Lockdown-Feiern in 10 Downing Street: Regierungssitz und Partymeile

Berichte über Partys während des Corona-Lockdowns setzen Boris Johnson unter Druck. Manche sehen sein politisches Ende gekommen.

Premierminister Boris Johnson mit Ehefrau Carrie.

Nach Dienstschluss nur schnell mal Käse und Wein am U-Bahnhof besorgt? Boris und Carrie Johnson Foto: Toby Melville/reuters

BERLIN taz | Wurden vor einem Jahr im Amtssitz des britischen Premiers Partys gefeiert, während der Rest des Landes im Coronalockdown verharrte? In wenigen Tagen ist aus diesem Vorwurf ein Skandal geworden, den manche als Anfang von Boris Johnsons politischem Ende sehen.
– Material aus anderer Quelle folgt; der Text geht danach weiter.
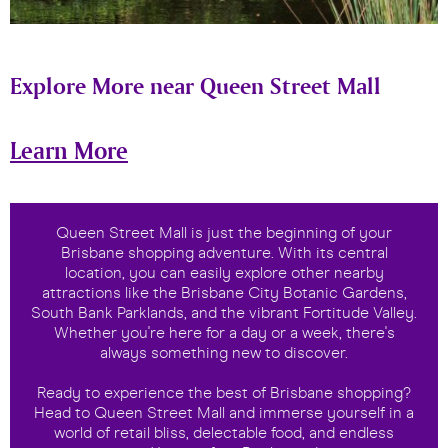
Explore More near Queen Street Mall
Learn More
Queen Street Mall is just the beginning of your
Brisbane shopping adventure. With its central
location, you can easily explore other nearby
attractions like the Brisbane City Botanic Gardens,
South Bank Parklands, and the vibrant Fortitude Valley.
Whether you're here for a day or a week, there's
always something new to discover.
Ready to experience the best of Brisbane shopping?
Head to Queen Street Mall and immerse yourself in a
world of retail bliss, delectable food, and endless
Von mindestens sechs Partys im November und Dezember 2020 ist die Rede – nicht nur in 10 Downing Street, auch in einigen Ministerien. Gemeint sind nicht nur spontane Runden nach Dienstschluss, für die jemand schnell an der U-Bahn-Station Westminster Käse und Wein besorgt, wie es in manchen Berichten heißt. Es gab offenbar auch richtige, mit Einladung. Gefeiert wurde angeblich auch am Abend des 13. November 2020, als Johnson seinen zunehmend erratischen Chefberater und Brexit-Strategen Dominic Cummings feuerte und 10 Downing Street aufatmete.

Cummings sinnt seitdem auf Rache, und viele wittern seine Hand hinter den neuesten Enthüllungen. Das war schon im Juni so, als Gesundheitsminister Matt Hancock gehen musste, nachdem ein Überwachungsvideo aus seinem Büroflur mit ihm und seiner Sekretärin in regelwidriger Umschlungenheit publik wurde.

Am Mittwoch nun tauchte ein Video auf, auf dem die damals frisch gekürte Johnson-Sprecherin Allegra Stratton mit ihren Kollegen Pressekonferenzen übt und ständig nervös lacht – ausgerechnet anhand fiktiver Journalistenfragen nach einer regelwidrigen Party im Haus. Noch am Mittwochabend trat Stratton zurück, tränenreich vor der Kamera.

Die Medienblase von Westminster ist davon überzeugt, dass Boris Johnsons neue junge Ehefrau Carrie damals sowohl den Rauswurf ihres Erzfeinds Cummings als auch die Berufung ihrer alten Freundin Stratton erwirkte. Nun ist Stratton draußen, Cummings twittert verdächtig oft über „Regime Change“, und Carrie ist außer Gefecht: Am Donnerstag brachte sie ihr zweites Boris-Baby zur Welt.

Enttäuschte Tory-Rechte

Die Tory-Rechte ist von Johnson ohnehin enttäuscht: Den Brexit hat er dank Cummings hinbekommen, aber nun werfen sie ihm vor, den Klimawandel zu bekämpfen, Bootsflüchtlinge ins Land zu lassen und zu viel Geld auszugeben. Am Mittwoch gab er erst im Parlament keine klare Auskunft über die Party-Vorwürfe und verkündete dann am Abend neue Coronabeschränkungen – ein rotes Tuch für die Rechten. Der Premier könnte dafür nun im Parlament auf die Opposition angewiesen sein; seine eigene Fraktion entgleitet ihm zusehends. Wie einst für Theresa May der Brexit, so droht nun für Boris Johnson Corona ein Mühlstein zu werden, der ihn nach unten zieht.